Verzoekster beroept zich op de uitspraak van het HvJEU in haar eerdere zaakC-234/09 maar verweerder is het daar niet mee eens; ook al wordt aangenomen dat het in beide zendingen om dezelfde goederen gaat, zijn de omstandigheden van de eerdere zaak niet vergelijkbaar. In onderhavige zaak zou het niet gaan om een situatie waarin de eerste van de twee regelingen douanevervoer abusievelijk is opgestart.

Om uitspraak te kunnen doen heeft de verwijzende DEN rechter (Østre Landsret) meer uitleg nodig over de artikelen 203 en 204 douanewetboek.

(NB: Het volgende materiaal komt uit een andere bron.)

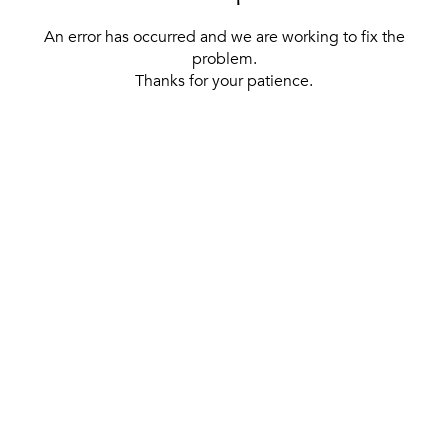
An error has occurred and we are working to fix the
problem.
Thanks for your patience.
[ BACK TO THE HOMEPAGE ]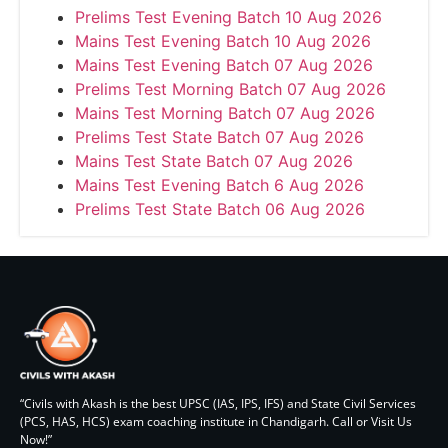
Prelims Test Evening Batch 10 Aug 2026
Mains Test Evening Batch 10 Aug 2026
Mains Test Evening Batch 07 Aug 2026
Prelims Test Morning Batch 07 Aug 2026
Mains Test Morning Batch 07 Aug 2026
Prelims Test State Batch 07 Aug 2026
Mains Test State Batch 07 Aug 2026
Mains Test Evening Batch 6 Aug 2026
Prelims Test State Batch 06 Aug 2026
“Civils with Akash is the best UPSC (IAS, IPS, IFS) and State Civil Services
(PCS, HAS, HCS) exam coaching institute in Chandigarh. Call or Visit Us
Now!”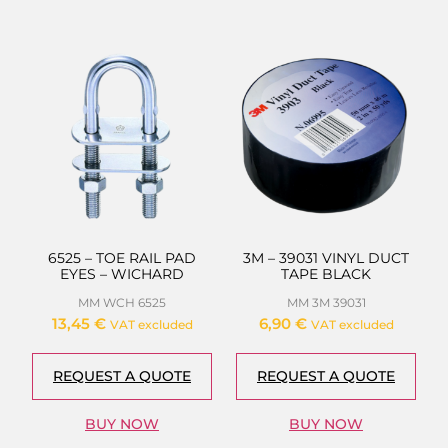
6525 – TOE RAIL PAD
3M – 39031 VINYL DUCT
EYES – WICHARD
TAPE BLACK
MM WCH 6525
MM 3M 39031
13,45
€
6,90
€
VAT excluded
VAT excluded
REQUEST A QUOTE
REQUEST A QUOTE
BUY NOW
BUY NOW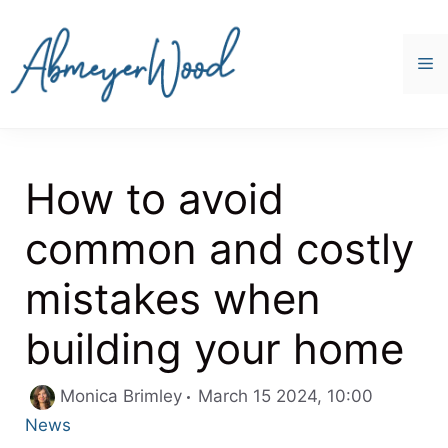
Skip
to
content
M
How to avoid
common and costly
mistakes when
building your home
Categori
Monica Brimley
March 15 2024, 10:00
News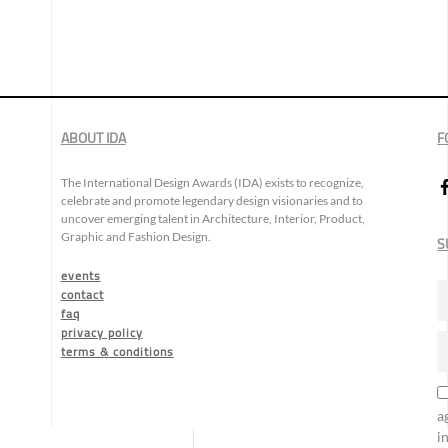
ABOUT IDA
F
The International Design Awards (IDA) exists to recognize,
celebrate and promote legendary design visionaries and to
uncover emerging talent in Architecture, Interior, Product,
Graphic and Fashion Design.
S
events
contact
faq
privacy policy
terms & conditions
a
i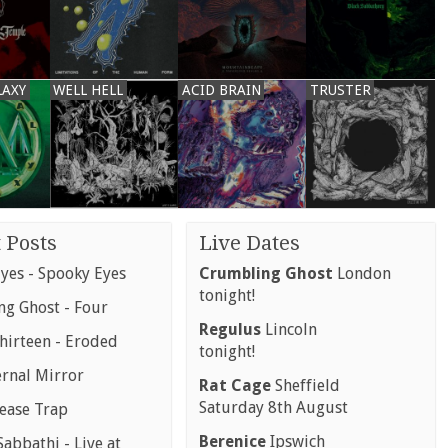
LAXY
WELL HELL
ACID BRAIN
TRUSTER
 Posts
Live Dates
yes - Spooky Eyes
Crumbling Ghost
London
tonight!
g Ghost - Four
Regulus
Lincoln
hirteen - Eroded
tonight!
ernal Mirror
Rat Cage
Sheffield
Saturday 8th August
rease Trap
Berenice
Ipswich
abbathi - Live at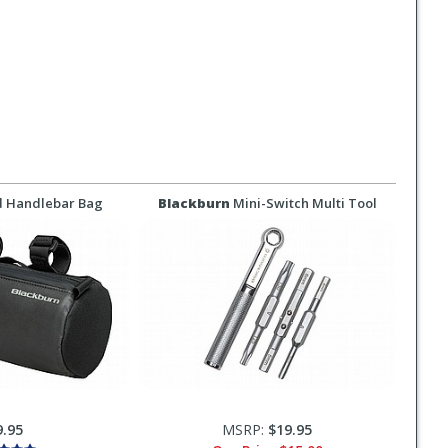
d Handlebar Bag
Blackburn
Mini-Switch Multi Tool
9.95
MSRP:
$19.95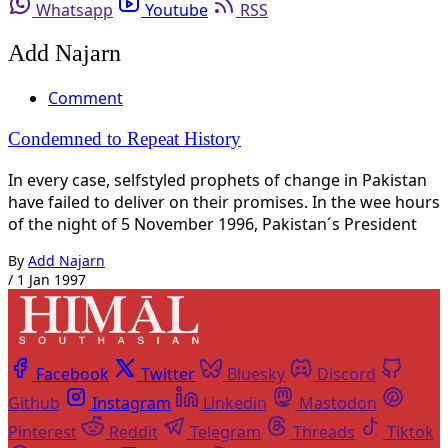
Whatsapp
Youtube
RSS
Add Najarn
Comment
Condemned to Repeat History
In every case, selfstyled prophets of change in Pakistan
have failed to deliver on their promises. In the wee hours
of the night of 5 November 1996, Pakistan´s President
By
Add Najarn
/
1 Jan 1997
Facebook
Twitter
Bluesky
Discord
Github
Instagram
Linkedin
Mastodon
Pinterest
Reddit
Telegram
Threads
Tiktok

Hij stelt de volgende vragen:
1. Moet artikel 203, lid 1, van het douanewetboek aldus worden uitgelegd dat sprake is van onttrekking aan het douanetoezicht in een situatie als in het hoofdgeding wanneer wordt aangenomen dat a) elk van de twee in 2007 respectievelijk 2008 opgestarte regelingen douanevervoer dezelfde goederen betrof of b) niet kan worden aangetoond dat het om dezelfde goederen ging?
2. Moet artikel 204 van het douanewetboek aldus worden uitgelegd dat de douaneschuld ontstaat in een situatie als in het hoofdgeding wanneer wordt aangenomen dat a) elk van de twee in 2007 respectievelijk 2008 opgestarte regelingen douanevervoer dezelfde goederen betrof of b) niet kan worden aangetoond dat het om dezelfde goederen ging?
3. Moet artikel 859 van de uitvoeringsverordening aldus worden uitgelegd dat in de omstandigheden van het hoofdgeding de verplichtingen niet zijn nagekomen zonder werkelijke gevolgen voor de juiste werking van de douaneregeling, indien wordt aangenomen dat a) elk van de twee in 2007 respectievelijk 2008 opgestarte regelingen douanevervoer dezelfde goederen betrof of b) niet kan worden aangetoond dat het om dezelfde goederen ging?
4. Kan de eerste lidstaat van invoer van de goederen de door de lidstaat aangewezen belastingplichtige aftrek van btw bij invoer krachtens artikel 168, sub e, van de btw-richtlijn weigeren, wanneer de btw bij invoer wordt opgelegd aan een vervoerder van de betrokken goederen die niet de invoerder en eigenaar van de goederen is, maar de goederen alleen heeft vervoerd en belast was met de douaneformaliteiten voor de zendingen als deel van zijn transportdienst, die aan btw is onderworpen?